Chug chug chug: Canadian seeks women’s world record in the beer mile

Next month, professional Candian triathlete Kirsty Smith, along with competitors such as U.S. Olympian Nick Symmonds, will race for boozy bragging rights at the world beer mile championships in Austin, Texas. Smith will take aim at the women’s world record of six minutes 28.6 seconds, set by Chris Kimbrough — a 44-year-old mother of six — earlier this month. Smith plans to run a couple practice beer miles in advance. She’ll bring along a friend to record it on video, lest she breaks the world record in practice.

I’ve been practising chugging beers, as ridiculous as it sounds. My guy friends like it, they think it’s hilarious. They’re like ‘We’ll race you chugging beer.’ Even my mom’s boyfriend wants to race me in drinking.
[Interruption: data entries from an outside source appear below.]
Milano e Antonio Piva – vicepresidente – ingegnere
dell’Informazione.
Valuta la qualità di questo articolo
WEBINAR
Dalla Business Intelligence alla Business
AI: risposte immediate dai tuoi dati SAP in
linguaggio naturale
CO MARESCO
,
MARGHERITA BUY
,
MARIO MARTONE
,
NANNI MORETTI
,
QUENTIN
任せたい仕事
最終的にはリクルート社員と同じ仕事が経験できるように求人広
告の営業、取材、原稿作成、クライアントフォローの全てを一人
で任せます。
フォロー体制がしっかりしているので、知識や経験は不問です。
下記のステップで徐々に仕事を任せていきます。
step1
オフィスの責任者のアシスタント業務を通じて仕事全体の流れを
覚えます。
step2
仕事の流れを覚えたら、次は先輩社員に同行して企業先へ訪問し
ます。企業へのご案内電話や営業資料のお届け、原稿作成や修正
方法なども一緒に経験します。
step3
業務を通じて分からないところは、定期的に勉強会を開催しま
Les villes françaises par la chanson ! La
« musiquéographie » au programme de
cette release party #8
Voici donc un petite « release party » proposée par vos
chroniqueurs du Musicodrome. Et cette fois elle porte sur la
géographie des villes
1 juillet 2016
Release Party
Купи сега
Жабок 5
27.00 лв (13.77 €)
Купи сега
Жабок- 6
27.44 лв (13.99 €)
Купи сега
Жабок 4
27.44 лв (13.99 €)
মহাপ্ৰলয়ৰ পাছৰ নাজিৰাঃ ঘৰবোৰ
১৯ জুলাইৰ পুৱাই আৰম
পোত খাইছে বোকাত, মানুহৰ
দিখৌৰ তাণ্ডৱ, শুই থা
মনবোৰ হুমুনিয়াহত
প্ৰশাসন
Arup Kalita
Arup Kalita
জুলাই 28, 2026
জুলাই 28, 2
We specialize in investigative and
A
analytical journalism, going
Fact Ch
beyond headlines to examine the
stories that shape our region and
Kirsty Smith, a world beer mile championship contender

The beer mile was born, so the story goes, back in the late 1980s, when a group of Canadian distance runners were enjoying a post-workout beer. “We thought it would be a great idea to combine running and beer drinking,” says Ian Fallas, one of the runners present on that historic night. In the beer mile, competitors consume four cans of beer (no less than 355 millilitres and a minimum of five per cent alcohol) over the course of a mile. Run on a 400-metre track, competitors drink one can prior to each lap. Runners who vomit before finishing must run a penalty lap.

You’re pretty drunk really quickly. It doesn’t hit you until a few minutes after, but you just had four beers in like six minutes, and for me, that’s a lot of alcohol.